Exercise >> Transcribe all records exactly; omit pictures.

(Material to process)

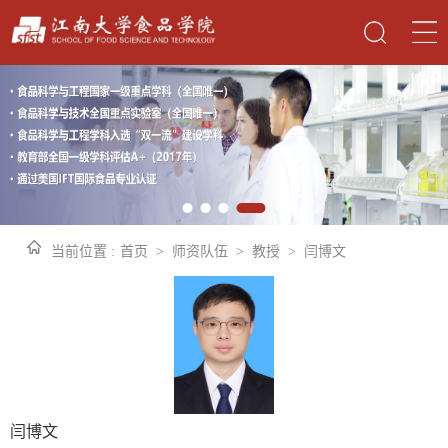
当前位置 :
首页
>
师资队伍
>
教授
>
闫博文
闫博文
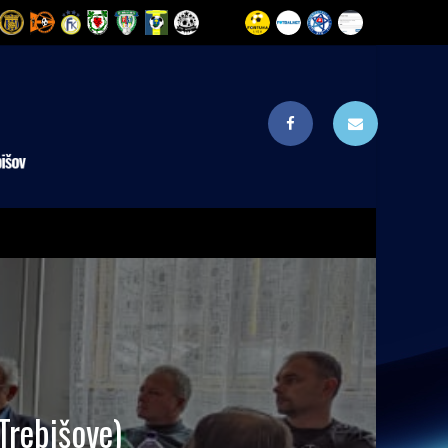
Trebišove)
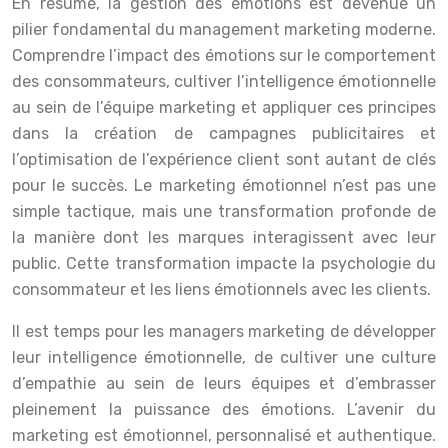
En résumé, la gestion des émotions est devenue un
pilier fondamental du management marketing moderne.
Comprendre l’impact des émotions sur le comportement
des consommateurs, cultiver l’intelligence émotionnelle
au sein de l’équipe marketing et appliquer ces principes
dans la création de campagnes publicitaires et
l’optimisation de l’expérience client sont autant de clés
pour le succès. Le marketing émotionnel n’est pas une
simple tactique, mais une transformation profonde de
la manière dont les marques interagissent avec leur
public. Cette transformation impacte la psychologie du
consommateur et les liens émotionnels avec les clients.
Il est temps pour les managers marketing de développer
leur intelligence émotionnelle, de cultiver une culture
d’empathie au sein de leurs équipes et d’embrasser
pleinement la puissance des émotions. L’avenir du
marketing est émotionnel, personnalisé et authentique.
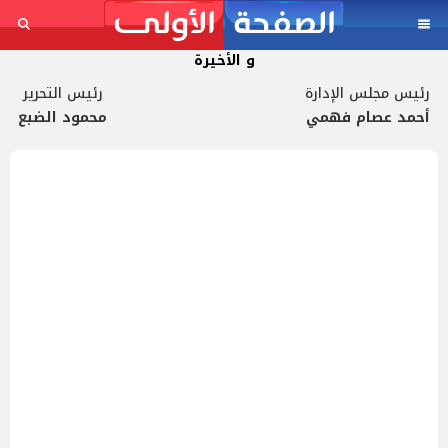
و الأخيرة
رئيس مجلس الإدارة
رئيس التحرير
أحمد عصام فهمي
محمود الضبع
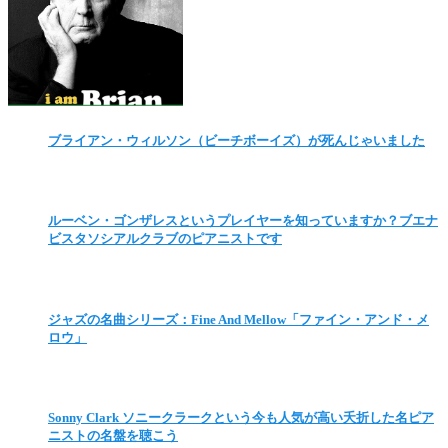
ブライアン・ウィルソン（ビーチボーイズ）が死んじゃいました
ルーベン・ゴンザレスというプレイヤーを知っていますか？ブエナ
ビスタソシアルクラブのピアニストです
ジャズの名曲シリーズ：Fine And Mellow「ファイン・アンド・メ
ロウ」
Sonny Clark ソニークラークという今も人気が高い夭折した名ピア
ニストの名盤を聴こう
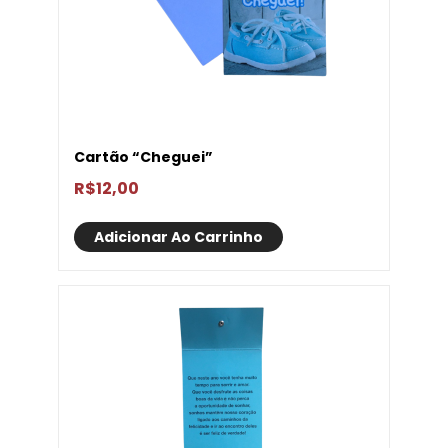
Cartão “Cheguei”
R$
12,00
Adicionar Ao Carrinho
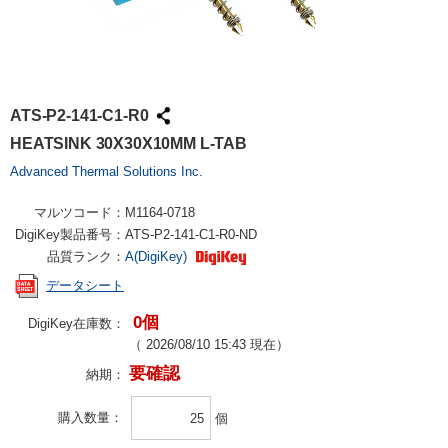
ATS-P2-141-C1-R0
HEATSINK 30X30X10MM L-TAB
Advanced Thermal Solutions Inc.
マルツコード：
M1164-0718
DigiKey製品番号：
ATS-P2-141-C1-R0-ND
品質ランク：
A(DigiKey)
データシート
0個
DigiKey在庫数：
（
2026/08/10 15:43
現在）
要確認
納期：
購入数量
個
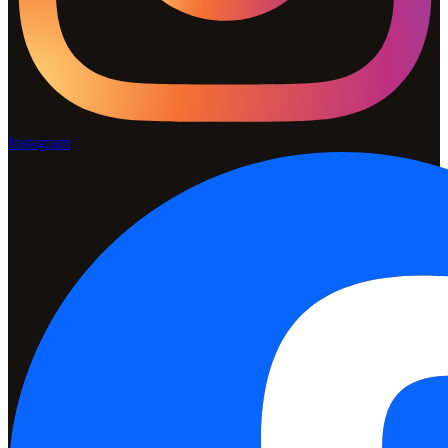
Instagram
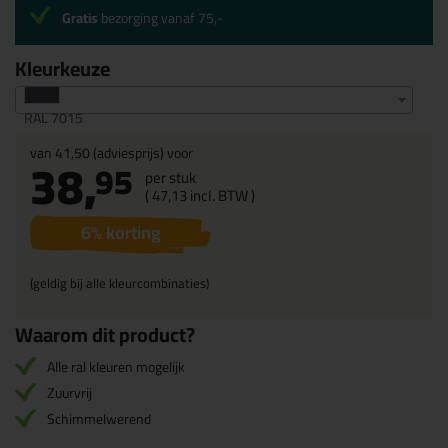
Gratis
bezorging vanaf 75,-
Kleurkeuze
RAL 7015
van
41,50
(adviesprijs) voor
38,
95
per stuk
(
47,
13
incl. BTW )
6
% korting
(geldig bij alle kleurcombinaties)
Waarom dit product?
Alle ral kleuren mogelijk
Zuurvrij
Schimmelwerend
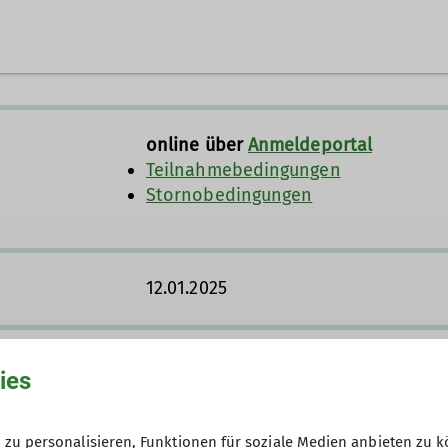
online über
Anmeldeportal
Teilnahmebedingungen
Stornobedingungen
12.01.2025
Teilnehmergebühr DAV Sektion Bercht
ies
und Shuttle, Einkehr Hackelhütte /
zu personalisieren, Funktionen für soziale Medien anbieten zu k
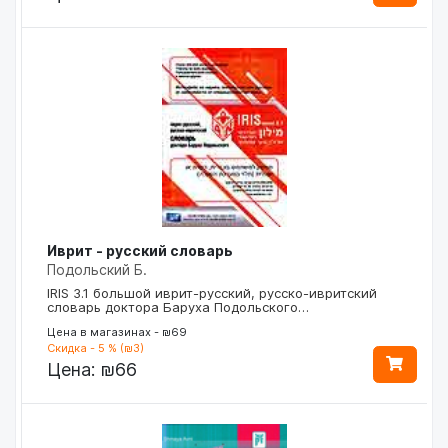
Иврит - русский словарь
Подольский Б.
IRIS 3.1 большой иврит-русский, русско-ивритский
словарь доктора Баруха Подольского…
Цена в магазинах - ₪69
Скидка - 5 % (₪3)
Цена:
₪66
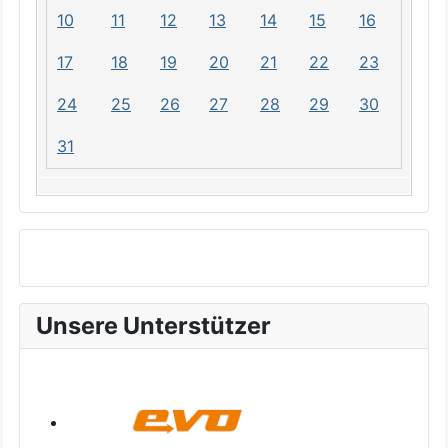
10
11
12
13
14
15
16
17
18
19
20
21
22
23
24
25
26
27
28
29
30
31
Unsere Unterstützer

(End Material to process)

Response to the task >>
当前位置 :
首页
>
师资队伍
>
教授
>
闫博文
闫博文
Trebišove)
En résumé, la gestion des émotions est devenue un
pilier fondamental du management marketing moderne.
Comprendre l’impact des émotions sur le comportement
des consommateurs, cultiver l’intelligence émotionnelle
au sein de l’équipe marketing et appliquer ces principes
dans la création de campagnes publicitaires et
l’optimisation de l’expérience client sont autant de clés
pour le succès. Le marketing émotionnel n’est pas une
simple tactique, mais une transformation profonde de
la manière dont les marques interagissent avec leur
public. Cette transformation impacte la psychologie du
consommateur et les liens émotionnels avec les clients.
Il est temps pour les managers marketing de développer
leur intelligence émotionnelle, de cultiver une culture
d’empathie au sein de leurs équipes et d’embrasser
pleinement la puissance des émotions. L’avenir du
marketing est émotionnel, personnalisé et authentique.
و الأخيرة
رئيس مجلس الإدارة
رئيس التحرير
أحمد عصام فهمي
محمود الضبع
ブライアン・ウィルソン（ビーチボーイズ）が死んじゃいました
ルーベン・ゴンザレスというプレイヤーを知っていますか？ブエナ
ビスタソシアルクラブのピアニストです
ジャズの名曲シリーズ：Fine And Mellow「ファイン・アンド・メ
ロウ」
Sonny Clark ソニークラークという今も人気が高い夭折した名ピア
ニストの名盤を聴こう
Cartão “Cheguei”
R$
12,00
Adicionar Ao Carrinho
ATS-P2-141-C1-R0
HEATSINK 30X30X10MM L-TAB
Advanced Thermal Solutions Inc.
マルツコード：
M1164-0718
DigiKey製品番号：
ATS-P2-141-C1-R0-ND
品質ランク：
A(DigiKey)
データシート
0個
DigiKey在庫数：
（
2026/08/10 15:43
現在）
要確認
納期：
購入数量
個
Instagram
Gratis
bezorging vanaf 75,-
Kleurkeuze
RAL 7015
van
41,50
(adviesprijs) voor
38,
95
per stuk
(
47,
13
incl. BTW )
6
% korting
(geldig bij alle kleurcombinaties)
Waarom dit product?
Alle ral kleuren mogelijk
Zuurvrij
Schimmelwerend
online über
Anmeldeportal
Teilnahmebedingungen
Stornobedingungen
12.01.2025
Teilnehmergebühr DAV Sektion Bercht
ies
und Shuttle, Einkehr Hackelhütte /
zu personalisieren, Funktionen für soziale Medien anbieten zu k
Иврит - русский словарь
Подольский Б.
IRIS 3.1 большой иврит-русский, русско-ивритский
словарь доктора Баруха Подольского…
Цена в магазинах - ₪69
Скидка - 5 % (₪3)
Цена:
₪66
10
11
12
13
14
15
16
17
18
19
20
21
22
23
24
25
26
27
28
29
30
31
Unsere Unterstützer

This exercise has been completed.